As new formulas are clinically explored to enable such extended release, the potential for improved overall survival and clinical outcomes for patients with GBM becomes more real. These clinical trials have the potential to enable local drug delivery of chemotherapy directly to brain tumor sites with an extended release rate, potentially reducing tumor size. During 2022, these clinical trials are expected to advance, and in the next decade we can expect further development in additional studies seeking new methods of crossing the BBB to advance the treatment of GBM.
Using methylation signatures to target specific routes
An important recent development concerns the number of new tools that allow oncology professionals to perform genomic classification of cancer diseases, identifying key mutations in genes that need to be addressed during treatment. By looking at genomic and epigenetic classifications, we can identify how the cells regulate gene activity. From there, we can look at the methylation profiles of genes and assess how to regulate the cellular response to therapy. The combination of methylation profiling with probiotic signatures and genomic classifications has enabled oncology professionals to identify the Achilles heel of many cancers with these specific pathways, which can cause invasion and ultimately reduce the ability of tumors to duplicate or divide.
Reuse existing medicines
Because the process of bringing a drug to market can take 10 years or more, scientists have looked at the methods by which existing drugs are administered. Recent research has shown that how the drug is administered may play a greater role in its efficacy than previously thought.

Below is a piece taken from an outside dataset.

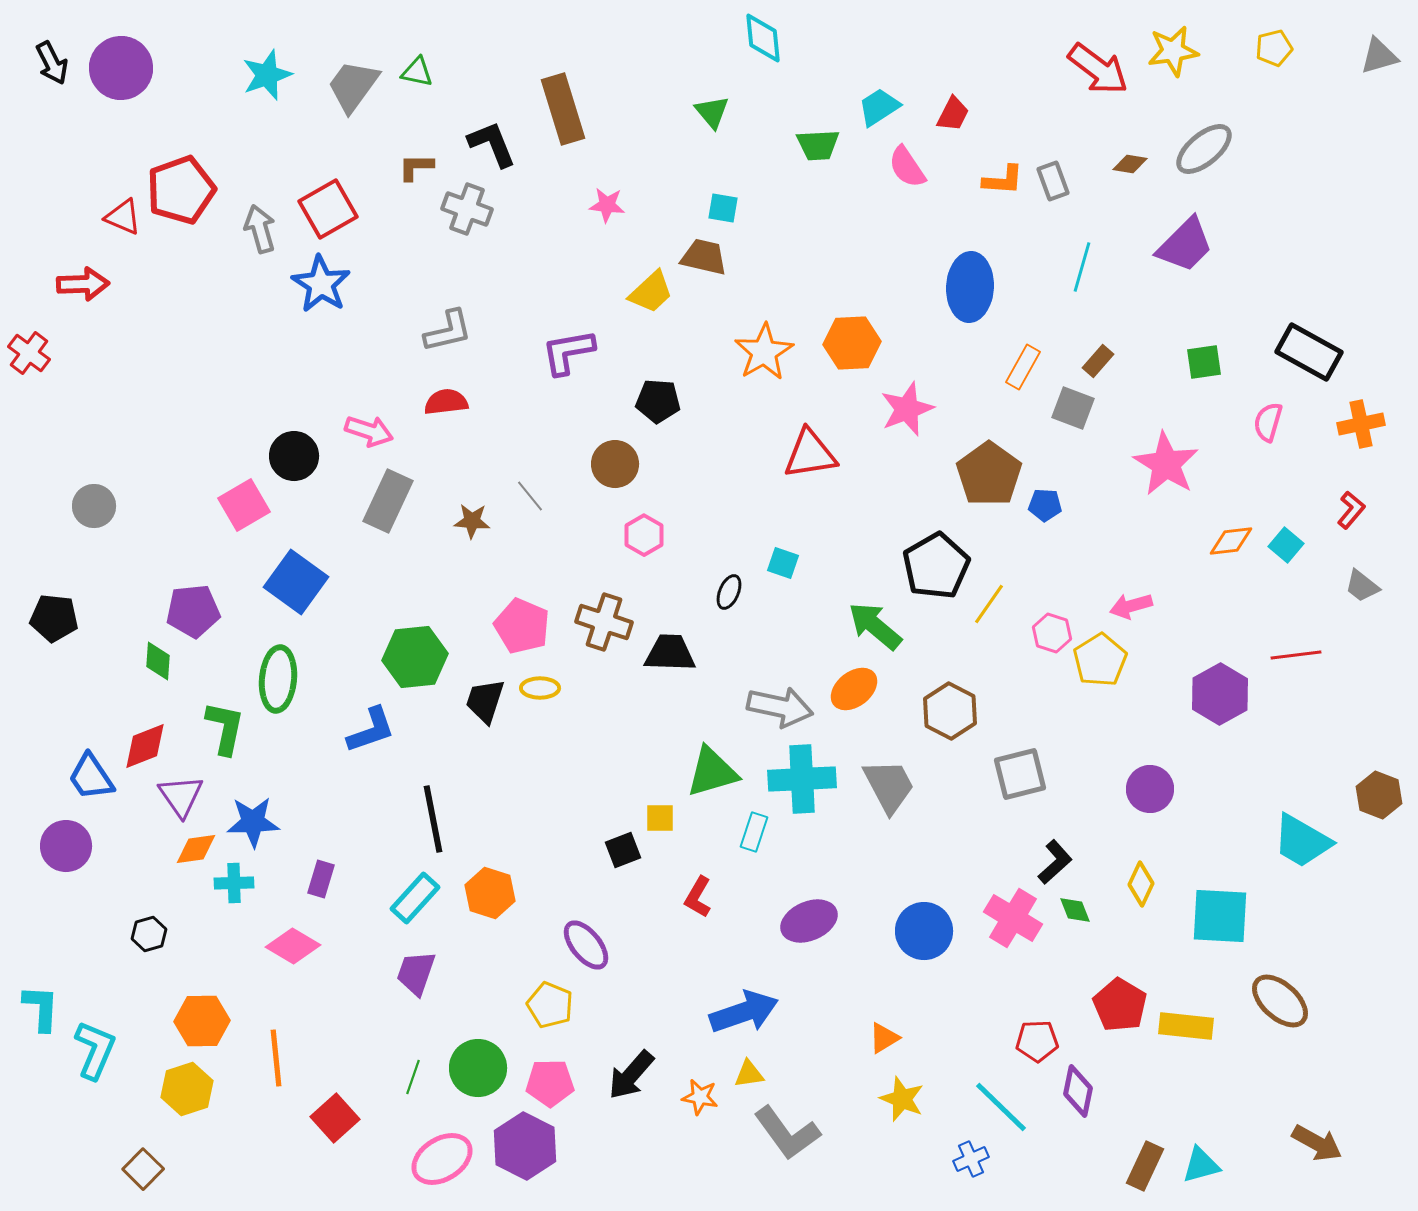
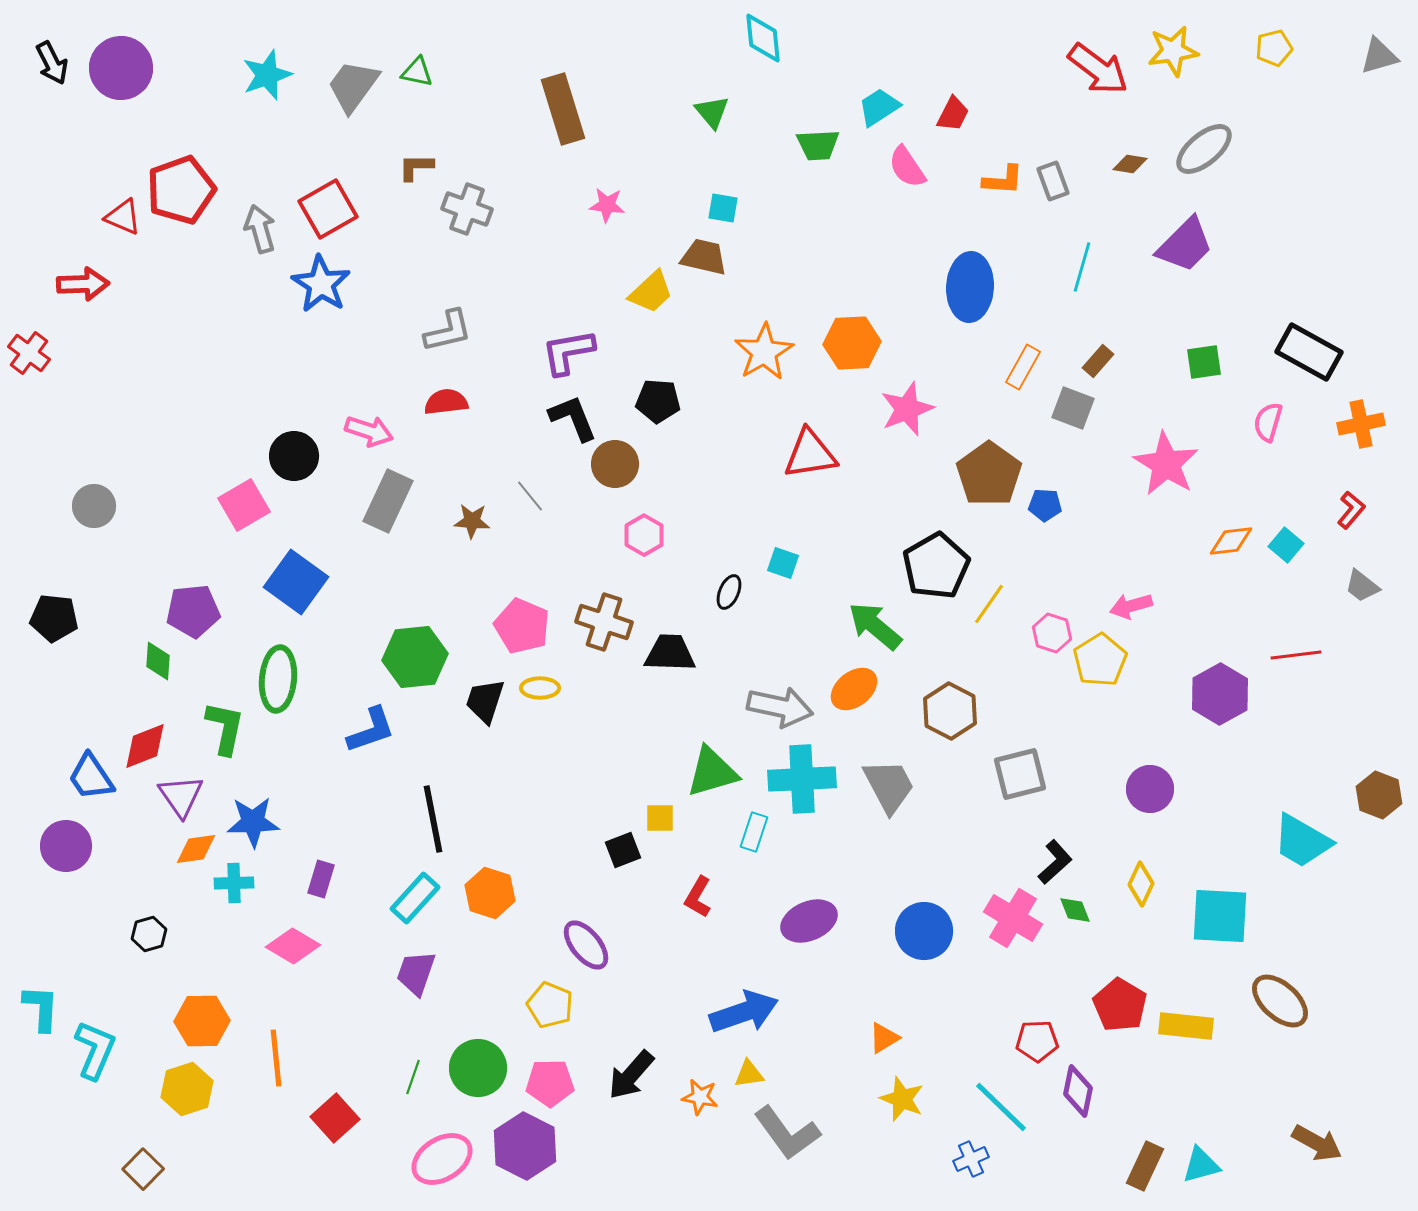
black L-shape at (492, 144): moved 81 px right, 274 px down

Now that we can discover the genetic, epigenetic or methylation signatures to assess pathways, we can identify existing drugs and those in Phase 1 or Phase 2 trials to reuse and link them to new local drug delivery technologies to improve efficacy . As a result of these newly discovered molecular pathways based on genomic profiling and sequencing data, we can reuse drugs that have no role in the treatment of tumors and were not considered valuable in the treatment of brain tumors.

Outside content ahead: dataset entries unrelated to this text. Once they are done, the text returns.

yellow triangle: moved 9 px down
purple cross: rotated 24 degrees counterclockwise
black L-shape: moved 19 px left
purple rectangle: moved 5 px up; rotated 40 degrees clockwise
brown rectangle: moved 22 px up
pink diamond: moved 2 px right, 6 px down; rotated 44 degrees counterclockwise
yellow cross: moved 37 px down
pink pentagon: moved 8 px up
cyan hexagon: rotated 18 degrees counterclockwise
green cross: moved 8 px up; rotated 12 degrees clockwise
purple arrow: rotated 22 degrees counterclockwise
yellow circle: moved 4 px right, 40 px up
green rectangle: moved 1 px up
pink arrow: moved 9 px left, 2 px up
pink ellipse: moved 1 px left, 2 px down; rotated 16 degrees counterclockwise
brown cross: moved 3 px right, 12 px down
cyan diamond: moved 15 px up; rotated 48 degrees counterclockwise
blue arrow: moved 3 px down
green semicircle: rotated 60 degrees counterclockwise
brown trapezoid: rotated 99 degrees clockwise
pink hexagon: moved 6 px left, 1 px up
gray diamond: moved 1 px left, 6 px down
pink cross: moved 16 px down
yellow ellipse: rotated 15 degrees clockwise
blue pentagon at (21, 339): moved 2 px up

If we take it one step further, if we use FDA-approved drugs, we can halve the time it takes to prove the safety and efficacy of a new drug to get it into the hands of clinicians for their therapeutic toolbox. . By embracing these new technologies, we have the potential to change the outcome in GBM cancer care.
Clinical trials recover from the impact of COVID-19
As oncology evolves after the challenges of the COVID-19 pandemic, we have a lot to expect. Even before the pandemic, most patients in the United States did not participate in clinical trials because of daunting logistical complications. Challenges remain, but there is greater clarity about what we need to overcome to bring greater equity and access to the cancer clinical research space for patients.
As we progress beyond the peak impact of COVID-19 on clinical trials, we need to find a way to improve clinical trial structures so that all patients with GBM, especially those affected by social determinants of health, can more easily receive care in the clinical trial setting. There is hope that we will continue to see dedicated attention from those working in this space for years to come, which will ideally open up more opportunities for patients with GBM to receive more affordable, cutting-edge treatments.
About the author
Mitchell S. Berger, MD, is the director of the University of California San Francisco Brain Tumor Center (BTC) and the principal investigator of BTC’s SPORE Brain Tumor Program. He is also a member of PolyPid’s scientific advisory board.